▸ **Work order**
Which lines of the entries hold the string "Contact"? Copy each one.

Source information START

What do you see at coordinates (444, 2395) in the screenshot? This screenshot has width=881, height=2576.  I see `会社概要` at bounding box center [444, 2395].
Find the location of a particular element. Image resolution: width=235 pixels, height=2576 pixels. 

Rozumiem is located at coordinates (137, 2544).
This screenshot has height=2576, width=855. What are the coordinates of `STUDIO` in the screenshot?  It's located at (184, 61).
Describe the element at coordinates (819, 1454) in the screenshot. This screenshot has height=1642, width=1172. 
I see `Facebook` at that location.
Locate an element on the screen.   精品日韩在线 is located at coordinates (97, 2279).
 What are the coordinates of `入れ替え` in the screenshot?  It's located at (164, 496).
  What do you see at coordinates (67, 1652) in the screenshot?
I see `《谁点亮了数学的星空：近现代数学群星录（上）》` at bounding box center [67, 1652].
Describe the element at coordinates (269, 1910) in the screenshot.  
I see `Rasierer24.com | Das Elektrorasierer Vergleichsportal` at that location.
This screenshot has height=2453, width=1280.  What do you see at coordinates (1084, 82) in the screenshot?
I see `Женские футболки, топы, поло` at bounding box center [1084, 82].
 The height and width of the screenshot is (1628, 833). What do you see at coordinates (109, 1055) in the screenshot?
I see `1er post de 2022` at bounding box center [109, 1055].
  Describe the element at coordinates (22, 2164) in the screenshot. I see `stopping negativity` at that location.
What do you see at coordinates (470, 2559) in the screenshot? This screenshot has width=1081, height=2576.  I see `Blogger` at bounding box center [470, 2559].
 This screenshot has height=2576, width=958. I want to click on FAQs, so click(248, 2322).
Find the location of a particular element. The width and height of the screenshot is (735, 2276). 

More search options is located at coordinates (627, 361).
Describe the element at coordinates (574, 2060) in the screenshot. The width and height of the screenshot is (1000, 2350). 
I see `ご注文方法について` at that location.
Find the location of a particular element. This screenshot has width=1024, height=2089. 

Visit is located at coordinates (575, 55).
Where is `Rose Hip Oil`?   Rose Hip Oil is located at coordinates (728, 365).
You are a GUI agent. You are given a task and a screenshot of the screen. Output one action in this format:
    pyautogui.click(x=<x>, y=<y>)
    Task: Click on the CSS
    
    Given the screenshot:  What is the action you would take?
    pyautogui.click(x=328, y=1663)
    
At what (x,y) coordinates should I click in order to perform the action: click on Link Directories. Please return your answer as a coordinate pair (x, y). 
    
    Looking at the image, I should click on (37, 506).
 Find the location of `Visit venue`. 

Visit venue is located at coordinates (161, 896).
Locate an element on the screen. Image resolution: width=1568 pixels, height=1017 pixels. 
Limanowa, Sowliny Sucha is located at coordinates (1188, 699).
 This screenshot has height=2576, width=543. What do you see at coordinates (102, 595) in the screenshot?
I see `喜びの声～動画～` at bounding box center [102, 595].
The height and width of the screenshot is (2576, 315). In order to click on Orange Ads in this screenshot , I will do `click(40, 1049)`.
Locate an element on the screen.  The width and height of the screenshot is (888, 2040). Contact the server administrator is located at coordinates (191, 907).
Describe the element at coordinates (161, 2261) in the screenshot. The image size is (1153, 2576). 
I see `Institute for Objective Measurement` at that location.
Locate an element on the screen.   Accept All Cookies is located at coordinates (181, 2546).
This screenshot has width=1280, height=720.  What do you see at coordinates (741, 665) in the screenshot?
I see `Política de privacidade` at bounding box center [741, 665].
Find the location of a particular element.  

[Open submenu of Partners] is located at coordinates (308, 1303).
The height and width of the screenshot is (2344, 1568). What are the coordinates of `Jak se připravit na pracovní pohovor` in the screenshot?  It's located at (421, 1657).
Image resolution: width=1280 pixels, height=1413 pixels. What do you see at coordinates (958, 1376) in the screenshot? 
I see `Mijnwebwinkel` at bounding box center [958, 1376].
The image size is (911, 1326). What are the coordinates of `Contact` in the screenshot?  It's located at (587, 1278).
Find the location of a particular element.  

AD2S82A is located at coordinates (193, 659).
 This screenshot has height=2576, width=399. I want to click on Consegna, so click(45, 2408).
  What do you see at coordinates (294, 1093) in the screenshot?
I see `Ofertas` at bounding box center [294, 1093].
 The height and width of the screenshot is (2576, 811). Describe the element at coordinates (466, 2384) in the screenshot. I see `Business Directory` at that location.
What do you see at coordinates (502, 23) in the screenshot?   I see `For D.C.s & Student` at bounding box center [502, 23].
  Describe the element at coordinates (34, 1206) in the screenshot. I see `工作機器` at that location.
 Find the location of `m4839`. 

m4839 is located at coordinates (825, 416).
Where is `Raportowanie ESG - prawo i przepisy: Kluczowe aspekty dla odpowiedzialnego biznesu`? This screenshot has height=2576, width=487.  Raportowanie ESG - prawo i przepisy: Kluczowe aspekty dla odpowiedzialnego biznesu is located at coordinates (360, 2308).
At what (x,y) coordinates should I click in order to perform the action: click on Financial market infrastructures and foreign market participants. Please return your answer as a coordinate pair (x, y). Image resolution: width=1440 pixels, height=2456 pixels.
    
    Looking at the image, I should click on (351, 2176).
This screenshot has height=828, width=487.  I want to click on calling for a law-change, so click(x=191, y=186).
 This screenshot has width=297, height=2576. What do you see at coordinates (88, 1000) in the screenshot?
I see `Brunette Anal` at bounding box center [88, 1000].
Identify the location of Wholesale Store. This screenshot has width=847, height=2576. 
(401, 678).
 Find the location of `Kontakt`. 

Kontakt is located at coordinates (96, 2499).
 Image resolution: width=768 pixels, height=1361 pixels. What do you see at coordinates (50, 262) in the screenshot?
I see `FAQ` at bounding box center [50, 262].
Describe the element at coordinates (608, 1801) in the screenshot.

Source information END

▸ **Result for this task**
Locate an element on the screen.  The width and height of the screenshot is (888, 2040). Contact the server administrator is located at coordinates (191, 907).
The image size is (911, 1326). What are the coordinates of `Contact` in the screenshot?  It's located at (587, 1278).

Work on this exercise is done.